SAN FRANCISCO — BEA Systems on Tuesday introduced Genesis, a business application platform that it claims will “mash up” the best elements of service-oriented architecture (SOA)
CEO Alfred Chuang told BEAWorld attendees during his keynote here today that the “era of innovation with packaged enterprise applications is over.”
Customization takes too long, he said, and leaves customers unable to adjust their IT systems in real time to meet the changing business conditions and unprecedented demand for personalized data made possible by Web 2.0 technologies.
“Genesis radically simplifies next-generation SOA applications, enabling people to build applications that fit how they actually work,” he said. “User-driven applications will be everywhere. Genesis realigns the entire application landscape. It will include user-based pricing and monitoring built into the architecture to make it truly deployable. It’s architected to last.”
Chuang said Genesis extends the vision of BEA’s AquaLogic family by including a simplified approach for assembling and modifying business applications throughout the enterprise. Both end users and IT managers will be able to assemble, change and deploy business applications using new software tools and software-management processes designed to dramatically reduce, if not completely eliminate, the tiresome and costly task of writing new software code.
BEA’s WorkSpace 360 is the development environment for Genesis, which Chuang said incorporates the interests and demands of business and IT workers to create what he calls a “mashup environment” for the development, implementation and fine-tuning of enterprise software applications.
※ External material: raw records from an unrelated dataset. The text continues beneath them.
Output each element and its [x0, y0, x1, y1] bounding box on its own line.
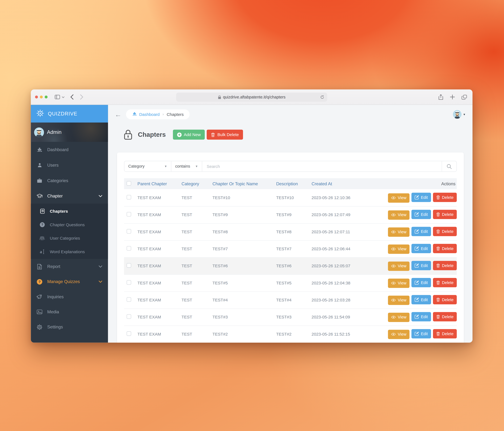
- tab-overview-icon[interactable]: [462, 94, 467, 100]
- sidebar-item-inquiries[interactable]: Inquiries: [31, 289, 108, 304]
- row-checkbox[interactable]: [127, 263, 131, 268]
- chapter-submenu: Chapters?Chapter QuestionsUser Categorie…: [31, 204, 108, 259]
- edit-button[interactable]: Edit: [412, 227, 431, 236]
- back-icon[interactable]: [71, 94, 74, 100]
- delete-button[interactable]: Delete: [433, 278, 457, 287]
- edit-button[interactable]: Edit: [412, 278, 431, 287]
- view-button[interactable]: View: [388, 210, 410, 220]
- search-input[interactable]: [202, 161, 441, 171]
- row-checkbox[interactable]: [127, 212, 131, 216]
- edit-icon: [415, 281, 419, 285]
- edit-button[interactable]: Edit: [412, 244, 431, 253]
- cell-created-at: 2023-05-26 12:04:38: [309, 274, 384, 291]
- delete-button[interactable]: Delete: [433, 261, 457, 270]
- sidebar-item-report[interactable]: Report: [31, 259, 108, 274]
- sidebar-item-categories[interactable]: Categories: [31, 173, 108, 188]
- helm-icon: [36, 109, 44, 119]
- reload-icon[interactable]: [320, 95, 324, 99]
- minimize-window-button[interactable]: [40, 95, 43, 98]
- sidebar-toggle-icon[interactable]: [55, 94, 60, 99]
- row-checkbox[interactable]: [127, 280, 131, 285]
- edit-button[interactable]: Edit: [412, 329, 431, 338]
- word-cursor-icon: a: [39, 249, 45, 254]
- admin-profile[interactable]: Admin: [31, 122, 108, 142]
- delete-button[interactable]: Delete: [433, 329, 457, 338]
- sidebar-item-dashboard[interactable]: Dashboard: [31, 142, 108, 157]
- share-icon[interactable]: [438, 94, 443, 100]
- row-checkbox[interactable]: [127, 297, 131, 302]
- back-arrow-icon[interactable]: ←: [115, 111, 122, 118]
- sidebar-item-settings[interactable]: Settings: [31, 319, 108, 335]
- edit-button[interactable]: Edit: [412, 210, 431, 219]
- view-button[interactable]: View: [388, 313, 410, 322]
- view-button[interactable]: View: [388, 330, 410, 339]
- eye-icon: [391, 316, 396, 319]
- column-header-description[interactable]: Description: [274, 178, 309, 189]
- edit-button[interactable]: Edit: [412, 312, 431, 321]
- column-header-category[interactable]: Category: [179, 178, 210, 189]
- filter-field-select[interactable]: Category▼: [124, 161, 171, 171]
- app-logo[interactable]: QUIZDRIVE: [31, 105, 108, 122]
- edit-icon: [415, 229, 419, 234]
- add-new-button[interactable]: Add New: [173, 130, 205, 140]
- new-tab-icon[interactable]: [450, 94, 455, 100]
- row-checkbox[interactable]: [127, 314, 131, 319]
- eye-icon: [391, 333, 396, 336]
- cell-chapter-name: TEST#9: [210, 206, 274, 223]
- sidebar-item-label: Dashboard: [47, 147, 69, 152]
- view-button[interactable]: View: [388, 227, 410, 237]
- cell-parent-chapter: TEST EXAM: [135, 326, 179, 343]
- delete-button[interactable]: Delete: [433, 244, 457, 253]
- column-header-parent-chapter[interactable]: Parent Chapter: [135, 178, 179, 189]
- cell-category: TEST: [179, 326, 210, 343]
- question-circle-icon: ?: [39, 222, 45, 227]
- search-button[interactable]: [442, 161, 457, 171]
- eye-icon: [391, 247, 396, 251]
- column-header-created-at[interactable]: Created At: [309, 178, 384, 189]
- sidebar-item-chapter-questions[interactable]: ?Chapter Questions: [31, 218, 108, 231]
- filter-operator-select[interactable]: contains▼: [171, 161, 202, 171]
- trash-icon: [211, 132, 215, 137]
- chapters-table: Parent Chapter Category Chapter Or Topic…: [124, 178, 457, 343]
- view-button[interactable]: View: [388, 279, 410, 288]
- cell-chapter-name: TEST#5: [210, 274, 274, 291]
- breadcrumb-home-link[interactable]: Dashboard: [132, 112, 160, 117]
- row-checkbox[interactable]: [127, 331, 131, 336]
- view-button[interactable]: View: [388, 193, 410, 202]
- sidebar-item-manage-quizzes[interactable]: ?Manage Quizzes: [31, 274, 108, 289]
- delete-button[interactable]: Delete: [433, 210, 457, 219]
- address-bar[interactable]: quizdrive.aftabpatente.it/q/chapters: [176, 93, 327, 102]
- forward-icon[interactable]: [80, 94, 83, 100]
- edit-button[interactable]: Edit: [412, 261, 431, 270]
- column-header-chapter-name[interactable]: Chapter Or Topic Name: [210, 178, 274, 189]
- user-menu[interactable]: ▾: [453, 110, 465, 119]
- delete-button[interactable]: Delete: [433, 312, 457, 321]
- close-window-button[interactable]: [35, 95, 38, 98]
- delete-button[interactable]: Delete: [433, 227, 457, 236]
- delete-button[interactable]: Delete: [433, 295, 457, 304]
- sidebar-item-word-explanations[interactable]: aWord Explanations: [31, 245, 108, 258]
- bulk-delete-button[interactable]: Bulk Delete: [207, 130, 243, 140]
- sidebar-item-media[interactable]: Media: [31, 304, 108, 319]
- zoom-window-button[interactable]: [45, 95, 47, 98]
- delete-button[interactable]: Delete: [433, 193, 457, 202]
- view-button[interactable]: View: [388, 262, 410, 271]
- sidebar-item-chapters[interactable]: Chapters: [31, 204, 108, 218]
- view-button[interactable]: View: [388, 244, 410, 254]
- edit-button[interactable]: Edit: [412, 193, 431, 202]
- chevron-down-icon[interactable]: [62, 96, 65, 98]
- sidebar-item-user-categories[interactable]: User Categories: [31, 231, 108, 245]
- edit-button[interactable]: Edit: [412, 295, 431, 304]
- sidebar-item-users[interactable]: Users: [31, 157, 108, 173]
- lock-icon: [218, 95, 221, 99]
- select-all-checkbox[interactable]: [127, 181, 131, 186]
- view-button[interactable]: View: [388, 296, 410, 305]
- row-checkbox[interactable]: [127, 195, 131, 199]
- row-checkbox[interactable]: [127, 229, 131, 234]
- sidebar-item-label: Media: [47, 309, 59, 314]
- row-checkbox[interactable]: [127, 246, 131, 251]
- sidebar-item-chapter[interactable]: Chapter: [31, 188, 108, 204]
- sidebar: QUIZDRIVE Admin DashboardUsersCategories…: [31, 105, 108, 343]
- cell-parent-chapter: TEST EXAM: [135, 257, 179, 274]
- column-header-actions: Actions: [384, 178, 457, 189]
BEA on Tuesday announced the release of AquaLogic Registry Repository 3.0, the first product derived from the company’s WorkSpace 360 project. It will provide shared metadata management and structured workflow processes designed to improve coordination and collaboration across multiple business and IT constituents as they build, manage and deploy applications across the enterprise.
This central repository for sharing and managing metadata includes an inventory of each company’s library of applications and business processes. Embedded governance and control features will ensure all applications are defined, designed and run in alignment with each company’s business goals and objectives.
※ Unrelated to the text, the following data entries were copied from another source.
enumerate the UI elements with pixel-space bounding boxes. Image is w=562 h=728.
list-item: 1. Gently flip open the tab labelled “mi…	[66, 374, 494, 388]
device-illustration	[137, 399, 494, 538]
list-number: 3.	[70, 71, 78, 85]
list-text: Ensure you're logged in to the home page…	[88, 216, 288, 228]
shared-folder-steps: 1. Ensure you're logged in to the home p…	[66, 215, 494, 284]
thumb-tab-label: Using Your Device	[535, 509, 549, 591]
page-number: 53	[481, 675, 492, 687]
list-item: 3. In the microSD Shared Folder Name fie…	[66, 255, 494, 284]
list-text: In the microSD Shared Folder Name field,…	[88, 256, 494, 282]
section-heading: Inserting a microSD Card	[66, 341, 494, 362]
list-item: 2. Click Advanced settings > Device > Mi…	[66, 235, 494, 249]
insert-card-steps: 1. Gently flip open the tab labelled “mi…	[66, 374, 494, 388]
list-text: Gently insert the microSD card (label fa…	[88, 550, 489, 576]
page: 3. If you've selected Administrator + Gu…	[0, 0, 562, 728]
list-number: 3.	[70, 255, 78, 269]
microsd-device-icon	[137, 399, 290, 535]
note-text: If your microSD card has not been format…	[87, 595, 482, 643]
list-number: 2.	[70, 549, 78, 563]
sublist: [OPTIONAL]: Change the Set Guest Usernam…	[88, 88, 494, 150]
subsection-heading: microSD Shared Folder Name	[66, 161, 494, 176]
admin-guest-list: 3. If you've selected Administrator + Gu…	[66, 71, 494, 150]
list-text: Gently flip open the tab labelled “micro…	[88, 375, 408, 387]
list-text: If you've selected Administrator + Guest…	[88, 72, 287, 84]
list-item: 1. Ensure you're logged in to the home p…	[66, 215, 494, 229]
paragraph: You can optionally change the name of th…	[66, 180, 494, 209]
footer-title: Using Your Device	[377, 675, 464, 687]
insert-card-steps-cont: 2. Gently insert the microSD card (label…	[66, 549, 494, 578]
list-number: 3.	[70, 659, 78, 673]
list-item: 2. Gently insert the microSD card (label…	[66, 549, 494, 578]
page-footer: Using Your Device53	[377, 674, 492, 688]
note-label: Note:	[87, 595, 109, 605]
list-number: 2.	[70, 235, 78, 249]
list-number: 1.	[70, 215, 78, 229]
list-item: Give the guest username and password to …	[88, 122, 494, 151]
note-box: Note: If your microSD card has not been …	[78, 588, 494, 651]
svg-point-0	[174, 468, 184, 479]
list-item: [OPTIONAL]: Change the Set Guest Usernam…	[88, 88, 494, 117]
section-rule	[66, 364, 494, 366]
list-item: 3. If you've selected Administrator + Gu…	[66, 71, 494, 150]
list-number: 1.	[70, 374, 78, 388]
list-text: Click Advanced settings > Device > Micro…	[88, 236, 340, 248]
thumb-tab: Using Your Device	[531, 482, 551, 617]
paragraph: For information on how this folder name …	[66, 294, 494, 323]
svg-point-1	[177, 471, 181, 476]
“This is just one aspect of the infrastructure we are building,” Chuang said. “It’s a very different model. Applications are dynamic and highly personal. This will get you so much closer to the end user and give you the ability to improve productivity and dynamically map data in your enterprise.”
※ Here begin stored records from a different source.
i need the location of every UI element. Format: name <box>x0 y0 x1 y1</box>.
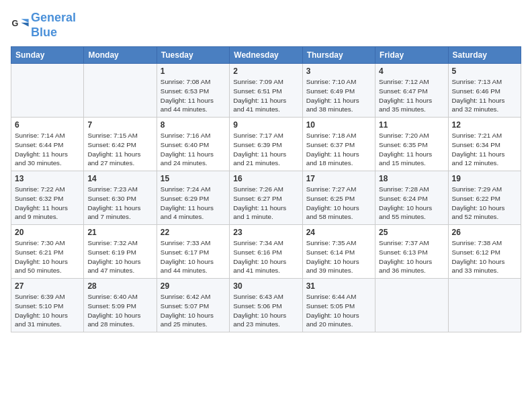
logo-text: General Blue <box>31 11 76 40</box>
calendar-cell: 7Sunrise: 7:15 AMSunset: 6:42 PMDaylight… <box>84 118 157 171</box>
calendar-cell: 22Sunrise: 7:33 AMSunset: 6:17 PMDayligh… <box>157 225 229 279</box>
calendar-cell: 25Sunrise: 7:37 AMSunset: 6:13 PMDayligh… <box>375 225 448 279</box>
day-info: Sunrise: 6:40 AMSunset: 5:09 PMDaylight:… <box>87 292 152 329</box>
page-header: G General Blue <box>11 11 521 40</box>
svg-text:G: G <box>11 19 18 28</box>
calendar-cell: 31Sunrise: 6:44 AMSunset: 5:05 PMDayligh… <box>302 279 375 332</box>
header-row: SundayMondayTuesdayWednesdayThursdayFrid… <box>11 47 521 64</box>
day-number: 27 <box>15 281 80 291</box>
calendar-week-5: 27Sunrise: 6:39 AMSunset: 5:10 PMDayligh… <box>11 279 521 332</box>
column-header-wednesday: Wednesday <box>230 47 302 64</box>
svg-marker-1 <box>21 19 28 23</box>
day-info: Sunrise: 7:27 AMSunset: 6:25 PMDaylight:… <box>306 185 371 222</box>
calendar-cell: 30Sunrise: 6:43 AMSunset: 5:06 PMDayligh… <box>230 279 302 332</box>
calendar-cell: 9Sunrise: 7:17 AMSunset: 6:39 PMDaylight… <box>230 118 302 171</box>
column-header-monday: Monday <box>84 47 157 64</box>
day-info: Sunrise: 7:26 AMSunset: 6:27 PMDaylight:… <box>233 185 298 222</box>
day-number: 12 <box>452 120 517 130</box>
calendar-week-3: 13Sunrise: 7:22 AMSunset: 6:32 PMDayligh… <box>11 171 521 225</box>
day-number: 28 <box>87 281 152 291</box>
day-number: 14 <box>87 174 152 183</box>
day-number: 4 <box>379 66 444 76</box>
logo: G General Blue <box>11 11 76 40</box>
column-header-friday: Friday <box>375 47 448 64</box>
calendar-cell: 8Sunrise: 7:16 AMSunset: 6:40 PMDaylight… <box>157 118 229 171</box>
day-info: Sunrise: 7:15 AMSunset: 6:42 PMDaylight:… <box>87 131 152 168</box>
column-header-tuesday: Tuesday <box>157 47 229 64</box>
calendar-cell <box>375 279 448 332</box>
day-info: Sunrise: 7:17 AMSunset: 6:39 PMDaylight:… <box>233 131 298 168</box>
day-number: 29 <box>161 281 226 291</box>
day-info: Sunrise: 6:44 AMSunset: 5:05 PMDaylight:… <box>306 292 371 329</box>
calendar-cell: 18Sunrise: 7:28 AMSunset: 6:24 PMDayligh… <box>375 171 448 225</box>
calendar-cell: 16Sunrise: 7:26 AMSunset: 6:27 PMDayligh… <box>230 171 302 225</box>
day-info: Sunrise: 7:33 AMSunset: 6:17 PMDaylight:… <box>161 238 226 275</box>
day-info: Sunrise: 7:35 AMSunset: 6:14 PMDaylight:… <box>306 238 371 275</box>
calendar-cell: 1Sunrise: 7:08 AMSunset: 6:53 PMDaylight… <box>157 64 229 118</box>
calendar-week-4: 20Sunrise: 7:30 AMSunset: 6:21 PMDayligh… <box>11 225 521 279</box>
svg-marker-2 <box>21 22 28 26</box>
calendar-cell: 15Sunrise: 7:24 AMSunset: 6:29 PMDayligh… <box>157 171 229 225</box>
day-number: 3 <box>306 66 371 76</box>
day-number: 31 <box>306 281 371 291</box>
logo-icon: G <box>11 16 30 35</box>
calendar-cell: 14Sunrise: 7:23 AMSunset: 6:30 PMDayligh… <box>84 171 157 225</box>
day-number: 7 <box>87 120 152 130</box>
day-number: 11 <box>379 120 444 130</box>
calendar-cell: 29Sunrise: 6:42 AMSunset: 5:07 PMDayligh… <box>157 279 229 332</box>
day-info: Sunrise: 7:22 AMSunset: 6:32 PMDaylight:… <box>15 185 80 222</box>
calendar-cell: 26Sunrise: 7:38 AMSunset: 6:12 PMDayligh… <box>448 225 521 279</box>
calendar-cell <box>84 64 157 118</box>
calendar-header: SundayMondayTuesdayWednesdayThursdayFrid… <box>11 47 521 64</box>
day-info: Sunrise: 7:12 AMSunset: 6:47 PMDaylight:… <box>379 77 444 114</box>
day-number: 30 <box>233 281 298 291</box>
calendar-cell: 27Sunrise: 6:39 AMSunset: 5:10 PMDayligh… <box>11 279 84 332</box>
column-header-sunday: Sunday <box>11 47 84 64</box>
day-info: Sunrise: 6:43 AMSunset: 5:06 PMDaylight:… <box>233 292 298 329</box>
day-info: Sunrise: 7:21 AMSunset: 6:34 PMDaylight:… <box>452 131 517 168</box>
calendar-cell: 23Sunrise: 7:34 AMSunset: 6:16 PMDayligh… <box>230 225 302 279</box>
day-info: Sunrise: 7:16 AMSunset: 6:40 PMDaylight:… <box>161 131 226 168</box>
day-number: 9 <box>233 120 298 130</box>
day-number: 2 <box>233 66 298 76</box>
day-number: 25 <box>379 228 444 237</box>
day-number: 21 <box>87 228 152 237</box>
day-info: Sunrise: 7:08 AMSunset: 6:53 PMDaylight:… <box>161 77 226 114</box>
column-header-saturday: Saturday <box>448 47 521 64</box>
day-info: Sunrise: 7:14 AMSunset: 6:44 PMDaylight:… <box>15 131 80 168</box>
day-info: Sunrise: 7:20 AMSunset: 6:35 PMDaylight:… <box>379 131 444 168</box>
calendar-table: SundayMondayTuesdayWednesdayThursdayFrid… <box>11 46 521 332</box>
calendar-cell: 2Sunrise: 7:09 AMSunset: 6:51 PMDaylight… <box>230 64 302 118</box>
day-number: 8 <box>161 120 226 130</box>
day-number: 13 <box>15 174 80 183</box>
day-info: Sunrise: 7:23 AMSunset: 6:30 PMDaylight:… <box>87 185 152 222</box>
calendar-cell: 12Sunrise: 7:21 AMSunset: 6:34 PMDayligh… <box>448 118 521 171</box>
day-number: 24 <box>306 228 371 237</box>
day-number: 22 <box>161 228 226 237</box>
day-info: Sunrise: 7:32 AMSunset: 6:19 PMDaylight:… <box>87 238 152 275</box>
day-number: 26 <box>452 228 517 237</box>
day-number: 19 <box>452 174 517 183</box>
calendar-cell: 20Sunrise: 7:30 AMSunset: 6:21 PMDayligh… <box>11 225 84 279</box>
calendar-cell: 28Sunrise: 6:40 AMSunset: 5:09 PMDayligh… <box>84 279 157 332</box>
column-header-thursday: Thursday <box>302 47 375 64</box>
day-number: 1 <box>161 66 226 76</box>
day-number: 20 <box>15 228 80 237</box>
day-info: Sunrise: 7:13 AMSunset: 6:46 PMDaylight:… <box>452 77 517 114</box>
calendar-body: 1Sunrise: 7:08 AMSunset: 6:53 PMDaylight… <box>11 64 521 332</box>
calendar-cell: 19Sunrise: 7:29 AMSunset: 6:22 PMDayligh… <box>448 171 521 225</box>
day-info: Sunrise: 6:39 AMSunset: 5:10 PMDaylight:… <box>15 292 80 329</box>
day-info: Sunrise: 7:28 AMSunset: 6:24 PMDaylight:… <box>379 185 444 222</box>
calendar-cell: 11Sunrise: 7:20 AMSunset: 6:35 PMDayligh… <box>375 118 448 171</box>
day-number: 10 <box>306 120 371 130</box>
day-number: 23 <box>233 228 298 237</box>
day-number: 5 <box>452 66 517 76</box>
calendar-cell: 5Sunrise: 7:13 AMSunset: 6:46 PMDaylight… <box>448 64 521 118</box>
day-info: Sunrise: 7:24 AMSunset: 6:29 PMDaylight:… <box>161 185 226 222</box>
calendar-cell: 24Sunrise: 7:35 AMSunset: 6:14 PMDayligh… <box>302 225 375 279</box>
day-number: 15 <box>161 174 226 183</box>
day-info: Sunrise: 6:42 AMSunset: 5:07 PMDaylight:… <box>161 292 226 329</box>
day-info: Sunrise: 7:37 AMSunset: 6:13 PMDaylight:… <box>379 238 444 275</box>
calendar-cell: 21Sunrise: 7:32 AMSunset: 6:19 PMDayligh… <box>84 225 157 279</box>
day-info: Sunrise: 7:18 AMSunset: 6:37 PMDaylight:… <box>306 131 371 168</box>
BEA, which was among the first middleware developers to extoll the virtues of SOA, on Aug. 16 reported second-quarter sales of $364.6 million, an increase of 7 percent from the $339.6 million it recorded in the year-ago quarter.
However, licensing revenue dipped 9 percent to $123.1 million, and the company did not provide full GAAP financials for the quarter due to an ongoing internal review of the way it accounted for and disclosed stock option grants to investors.
On Aug. 20, NASDAQ gave BEA a bit of a reprieve when it decided to hold off on its plan to delist the company from the exchange after it failed to file several financial statements while conducting its internal review.
BEA shares moved up 32 cents to $12.72 a share in late Tuesday trading. The stock was trading at around $16 a share this time last year.
The company competes with the likes of IBM , Oracle
and Sun Microsystems
and has been the subject of numerous acquisition rumors in the past year.